• _Exercise goal_
Filter the lines below, keeping each one that holds "deux".

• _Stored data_
——————

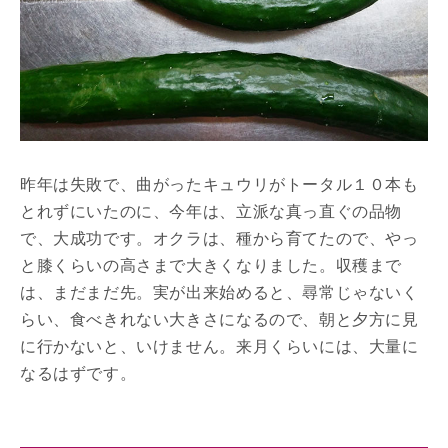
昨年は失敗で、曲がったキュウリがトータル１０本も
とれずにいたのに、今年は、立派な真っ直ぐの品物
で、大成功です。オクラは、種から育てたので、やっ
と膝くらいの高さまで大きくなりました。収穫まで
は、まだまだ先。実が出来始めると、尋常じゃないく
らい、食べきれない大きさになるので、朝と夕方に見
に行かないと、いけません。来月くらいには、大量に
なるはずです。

——————

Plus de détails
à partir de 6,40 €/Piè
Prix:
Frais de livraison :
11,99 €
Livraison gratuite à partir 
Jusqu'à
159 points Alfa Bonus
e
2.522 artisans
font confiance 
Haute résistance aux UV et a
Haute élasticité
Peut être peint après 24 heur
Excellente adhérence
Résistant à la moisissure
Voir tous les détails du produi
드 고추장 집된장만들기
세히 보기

——————

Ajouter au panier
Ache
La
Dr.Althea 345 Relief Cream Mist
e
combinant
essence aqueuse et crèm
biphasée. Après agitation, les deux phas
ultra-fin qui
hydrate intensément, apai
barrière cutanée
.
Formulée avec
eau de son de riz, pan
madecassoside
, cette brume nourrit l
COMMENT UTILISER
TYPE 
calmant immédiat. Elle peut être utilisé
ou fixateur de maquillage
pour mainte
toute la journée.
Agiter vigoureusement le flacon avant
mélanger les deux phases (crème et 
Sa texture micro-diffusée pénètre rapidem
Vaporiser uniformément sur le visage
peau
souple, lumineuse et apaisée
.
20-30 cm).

——————

• _Your solution_
biphasée. Après agitation, les deux phas
mélanger les deux phases (crème et 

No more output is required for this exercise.